Beyoncé is an undeniable force of nature in today’s pop culture landscape. Her multiple multi-million dollar endorsements and sold out world tours over her years in the business have solidified her not only as an incredible performer, but also as a valuable asset for consumerism. Beyoncé has established her own brand identity as a powerful, independent, “girl-power” role model and entertainer over her decade long career. Going beyond Beyoncé’s fan merchandise such as t-shirts, books, and cups sold at her concerts, she has been paid millions to be the face of large brands such as L’oreal, Emporio Armani, Got Milk?, Nintendo, and most recently, Pepsi. Robert Goldman and Stephen Papson’s “Advertising in the Age of Accelerated Meaning” states, “Advertisements are structured to boost the value of commodity brand names by attaching them to images that possess social and cultural value” (81). By aligning Beyoncé’s image with a brand, the ideologies of Beyoncé are pushed onto that brand or product; hopefully mutually beneficial to both Beyoncé’s brand and the brand’s image.

            Beyoncé’s most recent advertisement for her new world tour, entitled “The Mrs. Carter Show World Tour,” is a high-production, sleek, and over the top spectacle. While the previous assessment of this commercial provides one great and valid analysis of the advertisement, a more critical depiction of the contradictions between the ideologies in this ad and Beyoncé’s brand identity provide an alternative reading of the advertisement.

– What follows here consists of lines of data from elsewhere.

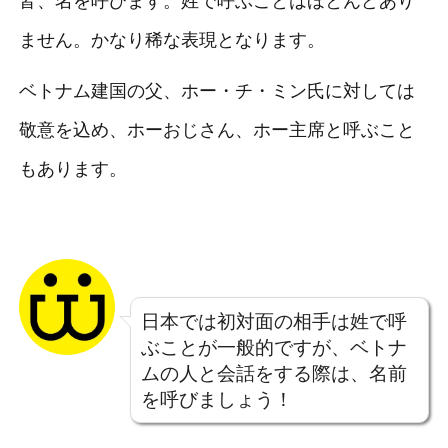
皆、名を呼びます。姓で呼ぶことはほとんどあり
ません。かなり稀な表現となります。
ベトナム建国の父、ホー・チ・ミン氏に対しては
敬意を込め、ホーおじさん、ホー主席と呼ぶこと
もあります。
日本では初対面の相手は姓で呼
ぶことが一般的ですが、ベトナ
ムの人と会話をする際は、名前
を呼びましょう！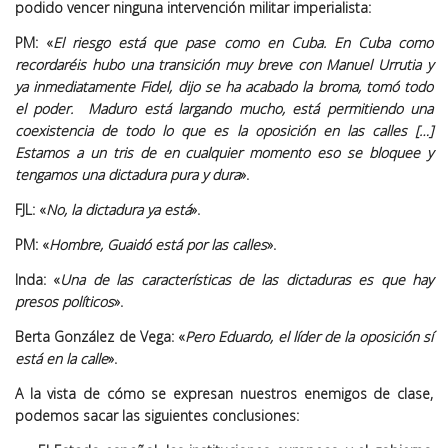
podido vencer ninguna intervención militar imperialista:
PM: «
El riesgo está que pase como en Cuba. En Cuba como
recordaréis hubo una transición muy breve con Manuel Urrutia y
ya inmediatamente Fidel, dijo se ha acabado la broma, tomó todo
el poder. Maduro está largando mucho, está permitiendo una
coexistencia de todo lo que es la oposición en las calles […]
Estamos a un tris de en cualquier momento eso se bloquee y
tengamos una dictadura pura y dura
».
FJL: «
No, la dictadura ya está
».
PM: «
Hombre, Guaidó está por las calles
».
Inda: «
Una de las características de las dictaduras es que hay
presos políticos
».
Berta González de Vega: «
Pero Eduardo, el líder de la oposición sí
está en la calle
».
A la vista de cómo se expresan nuestros enemigos de clase,
podemos sacar las siguientes conclusiones: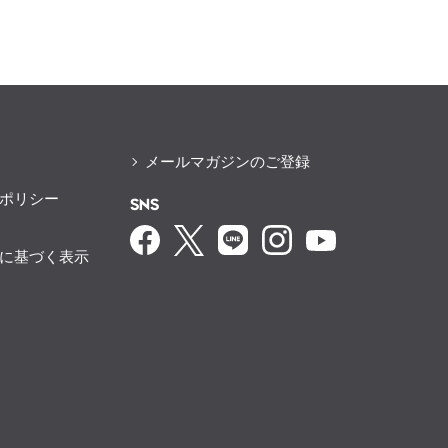
メールマガジンのご登録
ポリシー
SNS
に基づく表示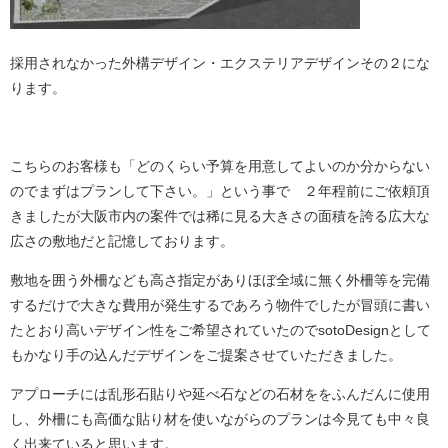
採用されなかった外構デザイン・エクステリアデザインその２にな
ります。
こちらのお客様も「どのくらい予算を用意してよいのか分からない
のでまずはプランして下さい。」という事で ２年程前にご依頼頂
きましたが大阪市内の案件では稀に見る大きさの面積を誇る広大な
広さの敷地だと記憶しております。
敷地を囲う外柵なども高さ指定がありほぼ全域に無く外柵等を完備
するだけで大きな費用が発生するであろう物件でしたが冒頭に書い
たとおり高いデザイン性をご希望されていたのでsotoDesignとして
もかなり手の込んだデザインをご提案させていただきました。
アプローチには乱形石貼りや延べ石などの石材ををふんだんに使用
し、外柵にも高価な貼り材を使いながらのプランは今見ても中々良
く出来ていると思います。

            When one thinks of Beyoncé as a brand he or she associates her energetic performances, beauty, elegance, sexy yet wholesome image, and girl power music collection. These are the ideologies consumers are interpolated by and want to buy into in order to embody the image of “Beyoncé”. An immediate contradiction between her brand and this commercial is the title of her upcoming tour, “The Mrs. Carter Show World Tour.” Whereas the majority of her most popular singles “Single Ladies (Put a Ring on It)”, “Run The World (Girls)”, and “Independent Women Pt. I” radiate female independence and girl power; her newest tour’s title conforms to traditional norms of women taking their husband’s surnames. The adorning of her husband’s photo onto her lavish corset can be viewed as an act of marking herself as an object of his possession. Her husband, Jay-Z, is also headlining a major tour this year, however, he did not name his the “The Mr. Beyoncé Knowles Show.” Her naming her tour after her husband is accepted as normal as it aligns with the traditional societal narrative of women taking their husband’s last names. If Jay-Z were to name his show after his wife, it would be sure to create more controversy because it would go against conventional gender narratives.

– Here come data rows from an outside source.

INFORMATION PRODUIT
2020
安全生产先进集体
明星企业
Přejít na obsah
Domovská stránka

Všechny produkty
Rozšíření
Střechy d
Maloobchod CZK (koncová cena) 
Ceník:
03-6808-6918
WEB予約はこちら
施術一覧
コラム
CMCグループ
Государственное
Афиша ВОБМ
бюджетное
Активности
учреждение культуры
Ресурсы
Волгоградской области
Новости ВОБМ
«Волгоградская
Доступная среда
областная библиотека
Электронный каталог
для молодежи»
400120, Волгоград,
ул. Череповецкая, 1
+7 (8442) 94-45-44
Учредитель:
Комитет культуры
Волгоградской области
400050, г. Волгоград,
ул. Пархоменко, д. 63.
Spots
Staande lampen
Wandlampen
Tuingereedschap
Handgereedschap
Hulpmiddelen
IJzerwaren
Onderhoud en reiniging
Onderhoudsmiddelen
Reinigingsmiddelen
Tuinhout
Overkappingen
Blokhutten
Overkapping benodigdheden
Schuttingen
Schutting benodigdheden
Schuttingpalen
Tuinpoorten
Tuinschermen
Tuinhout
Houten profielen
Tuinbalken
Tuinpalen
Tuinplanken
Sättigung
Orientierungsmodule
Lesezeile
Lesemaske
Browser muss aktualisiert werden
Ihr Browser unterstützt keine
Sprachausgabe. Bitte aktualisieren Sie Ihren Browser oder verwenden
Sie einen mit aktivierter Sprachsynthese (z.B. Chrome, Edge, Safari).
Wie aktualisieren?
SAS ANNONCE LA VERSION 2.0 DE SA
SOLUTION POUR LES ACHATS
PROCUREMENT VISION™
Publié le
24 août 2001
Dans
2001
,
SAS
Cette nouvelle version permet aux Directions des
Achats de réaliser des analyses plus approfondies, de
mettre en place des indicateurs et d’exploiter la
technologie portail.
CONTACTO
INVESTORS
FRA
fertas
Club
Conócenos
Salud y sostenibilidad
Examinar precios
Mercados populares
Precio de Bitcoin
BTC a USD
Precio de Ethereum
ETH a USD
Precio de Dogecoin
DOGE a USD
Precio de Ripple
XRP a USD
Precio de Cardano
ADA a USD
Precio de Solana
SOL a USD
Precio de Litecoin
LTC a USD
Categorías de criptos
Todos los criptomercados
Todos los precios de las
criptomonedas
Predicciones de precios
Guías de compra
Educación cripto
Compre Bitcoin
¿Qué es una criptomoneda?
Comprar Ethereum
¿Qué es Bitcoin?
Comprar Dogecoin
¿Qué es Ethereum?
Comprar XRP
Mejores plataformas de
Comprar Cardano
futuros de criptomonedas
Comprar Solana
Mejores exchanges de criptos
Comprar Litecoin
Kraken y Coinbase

            Beyoncé’s luxurious attire in the commercial is reminiscent of centuries old royalty. Although having proclaimed herself “King B” as an act of defying gender role restrictions and asserting her equality to men, Beyoncé conforms to the visual representations of sexy, feminine women in this advertisement. The commercial shows Beyoncé having her presumed servants tie her into her sparkly, tight corset, zip up her thigh high boots, lock in a gold cage on her hips, and place a small crown off centered on her head. Although her outfit can be viewed as regal and luxurious, it is a very sexualized version of a regal queen. The zoomed in shots of just her body parts aids the viewer in viewing her body as a sexual object for the audience to fawn over and consume. The tight corset is famous for being uncomfortable fashion for women throughout history; however, this paired with her thigh high boots plays on the male fantasy of desire. Goldman and Papson discuss the suppression of inequalities in advertisements. The ideology of “suffering pain for fashion” applies only to females in our society and her attire glamorizes the pain that such an outfit can cause. It reinforces the norm that women should sacrifice their comfort in order to sexually please heterosexual males. Her demeanor in the commercial is strong, yet her sexualized attire carries associations of a time in history when women were seen and not heard. This contradicts her independent “King B” image and conforms to the societal norm of sexualizing and objectifying women in the media.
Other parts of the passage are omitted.